"Prove that if $x$ is a limit point of $A$, then $x$ is either an interior or a boundary point of $A$"
There are two options. Either $x\in A$ or $x\in A^C$. Since $x$ is a limit point, there exists neighborhoods $d(x,y)<\epsilon/2$ and $d(x,z)<\epsilon/2$. It follows that $$d(y,z)\leq d(y,x)+d(x,z)<\epsilon$$
This is where I'm starting to doubt my logic. This shows that there is a neighborhood of $x$ which is contained in the neighborhood of an arbitrary point $y\in A$, because $N_r(y)$ is just the interval $$0\leq d(y,z)<\epsilon $$
and clearly some $d(x,y)$ is contained within. Can we claim from these facts, that $x$ is an interior point of $A$?
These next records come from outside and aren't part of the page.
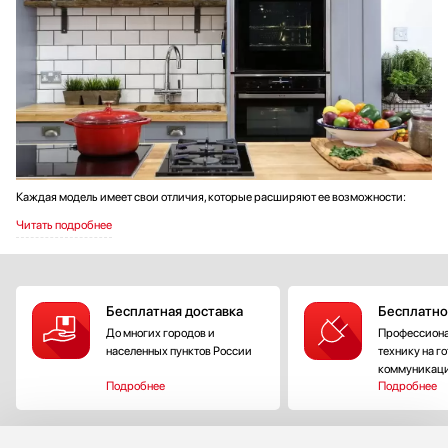
Каждая модель имеет свои отличия, которые расширяют ее возможности:
®
®
Бесплатная доставка
Бесплатно
До многих городов и
Профессиона
населенных пунктов России
технику на г
коммуникац
Подробнее
Подробнее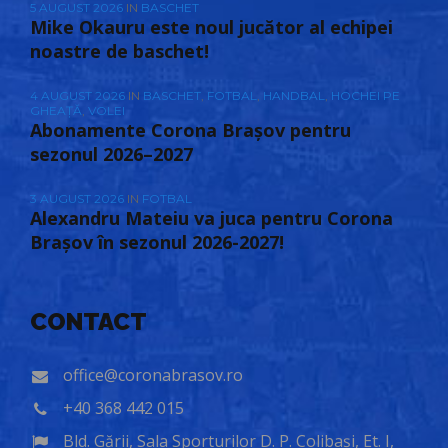
5 AUGUST 2026
IN
BASCHET
Mike Okauru este noul jucător al echipei
noastre de baschet!
4 AUGUST 2026
IN
BASCHET
,
FOTBAL
,
HANDBAL
,
HOCHEI PE
GHEAȚĂ
,
VOLEI
Abonamente Corona Brașov pentru
sezonul 2026–2027
3 AUGUST 2026
IN
FOTBAL
Alexandru Mateiu va juca pentru Corona
Brașov în sezonul 2026-2027!
CONTACT
office@coronabrasov.ro
+40 368 442 015
Bld. Gării, Sala Sporturilor D. P. Colibași, Et. I,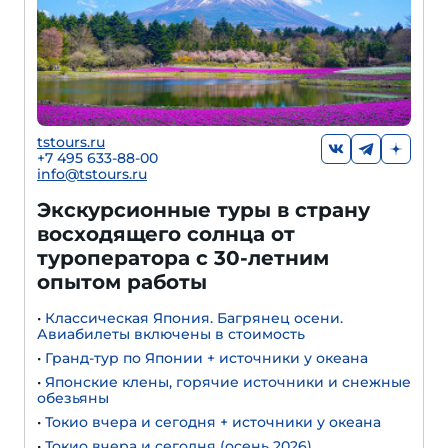
tstours.ru
+7 495 633-88-00
info@tstours.ru
Экскурсионные туры в страну
восходящего солнца от
туроператора с 30-летним
опытом работы
•
Классическая Япония. Багрянец осени.
Авиабилеты включены в стоимость
•
Гранд-тур по Японии + источники у океана
•
Японские клены, горячие источники и снежные
обезьяны
•
Токио вчера и сегодня + источники у океана
•
Токио вчера и сегодня (осень 2026)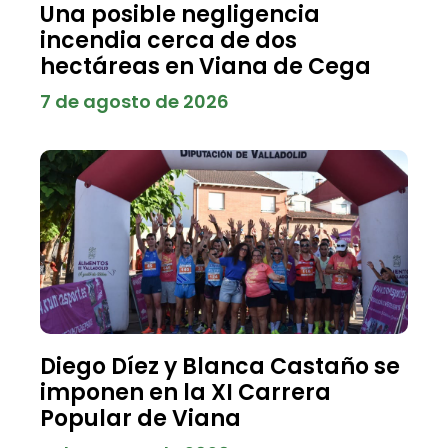
Una posible negligencia
incendia cerca de dos
hectáreas en Viana de Cega
7 de agosto de 2026
Diego Díez y Blanca Castaño se
imponen en la XI Carrera
Popular de Viana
Considering $x \in A^C$. Now every neighborhood of $x$ contains a point $t\in A$, such that $t\neq x$. A neighborhood of a point contains the point itself, and it's clear that every $N_\epsilon (x)$ now contains $x\in A^C$ and some $t\in A$. Therefore $x$ is a boundary point of $A$.
There are two mutually exclusive logical options for a limit point $x$ of $A$:
$\exists r>0: B(x,r) \subseteq A$.
$\forall r>0: B(x,r) \cap A^\complement \neq \emptyset$.
In $1$ $x$ is an interior point of $A$ and in $2$ $x$ is a boundary point of $A$ (as every ball intersects $A$ (from the limit point property) and $A^\complement$.